Applying structure to the web

students
David Weekly	<dew@cs.stanford.edu>
Valerie Kucharewski	<valerie@cs.stanford.edu>
advisor
Armando Fox	<fox@cs.stanford.edu>

Introduction

The Internet contains an immeasurable quantity of information and knowledge. Much of this information is represented in databases on large servers. To be published to the web, these pieces of data will often go through a transformation to produce unstructured HTML. A common modern way of doing this is to have XML (structured data) on the server and then apply XML Style Sheets to inform the server as to how to present the data. The goal of my project is to recover the original structured data and to perform queries upon it. In one sense, I am creating an "Inverse XML Style Sheet Engine" and the tools to query the results of such a transform.

Structure

The project will be segmented into several discrete portions. This allows us to best tackle the problem piecewise and to ensure progress. If we will have solved only part of the puzzle, we still will have produced a useful result.

Decoding

The first portion will be dedicated to reverse-engineering the content encoding of websites. There will be a web interface that will allow users to interact with our server to discover content filters for specific websites. The user will present coded pairs (This is the title of the document, this is the textual body, this is the price of that item, etc.) and the system will learn from these results. We intend to leverage work already done in this area, such as the work of Nick Kushmerick. This stage will produce filters for structuring data from a given portion of a website. This filter database will be open for other sites to query and make use of.
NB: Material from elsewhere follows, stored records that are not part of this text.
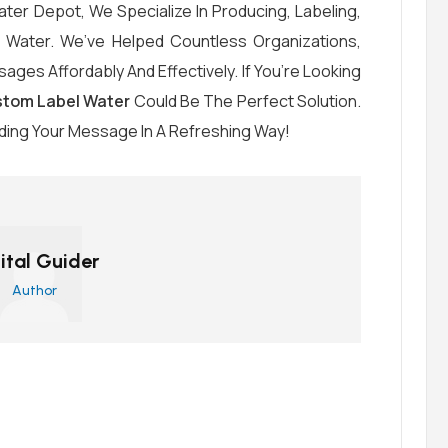
ter Depot, We Specialize In Producing, Labeling,
d Water. We’ve Helped Countless Organizations,
ages Affordably And Effectively. If You’re Looking
tom Label Water
Could Be The Perfect Solution.
ding Your Message In A Refreshing Way!
ital Guider
Author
If the structure of a website changes and our old filters break on it, we will allow users to update the filters; in this way, the burden of maintaining the service is shifted to those who are using the service. Many websites have successfully adopted this model to ensure scalability as the userbase grows.

Acquisition

The next portion will be dedicated to the actual acquisition of structured data from websites. Users will specify how and from what URL the system should spider a site and how frequently. We may also attempt automated approaches to discovering the most appropriate "refresh" times on a website. We do not anticipate this portion to be difficult.

Storage

The third portion concerns itself with the actual storage of the semi-structured data coming back from the websites in an efficient manner. We already have several designs for implementing this portion. We do not need extremely advanced functionality and the specific design of the database allows us to make some shortcuts. (We know that modifications, for instance, are rather infrequent.) We intend to peruse relevant papers in the field, such as Stanford's own pioneering work with the LORE system.

Queries

The last portion focuses on the querying of the semi-structured data repository. The goal is to allow ease-of-use and a large degree of flexibility to let users discover useful queries to perform. We had mentioned, for instance, that a price-comparison engine could be constructed from structured data in our database. It would be useful, therefore, to allow a user to quickly build a front end for others to use that sits on top of our database.

Difficulty

We expect this project to be difficult and we are setting two college quarters aside for its implementation. However, we have already implemented a spidering news system as a proof-of-concept that integrates many of our proposed techniques and proves that it is possible to create a useful system in this manner. As such, we believe that we can achieve interesting and useful results within this time period and before both of our respective graduations in June of 2000.

Conclusion

Ultimately, the project hopes to be Open Source, easily extensible, reliable, fast, and straightforward. The ultimate goal of the project would be to create a system capable of structuring most web data and being able to ask questions about the results. As one example, this is a complete superset of a price comparison engine. There are many other powerful possibilities that would become available if this project were to succeed.

A preliminary version is hoped to be available at the end of Winter Quarter 1999-2000, with a polished version available by mid-June 2000.

WE FINISHED DIAMONDSILK AS OF EARLY JUNE 2000. It was presented at the Senior Project Faire.

Historical Context

DiamondSilk was a pioneering Stanford CS project that anticipated many concepts later seen in modern web scraping, data extraction, and automated content understanding systems. The "inverse XML stylesheet engine" concept was ahead of its time, aiming to reverse-engineer structure from unstructured HTML - a problem still relevant today in web data extraction and semantic web technologies.

The collaborative filtering approach for maintaining extraction rules by crowdsourcing updates from users presaged many successful community-driven data curation models that became common in the 2000s and beyond.

Academic Project: This was a Stanford University computer science senior project completed in 2000. The system demonstrated early approaches to automated web data extraction and structure recovery that would become increasingly important as the web scaled.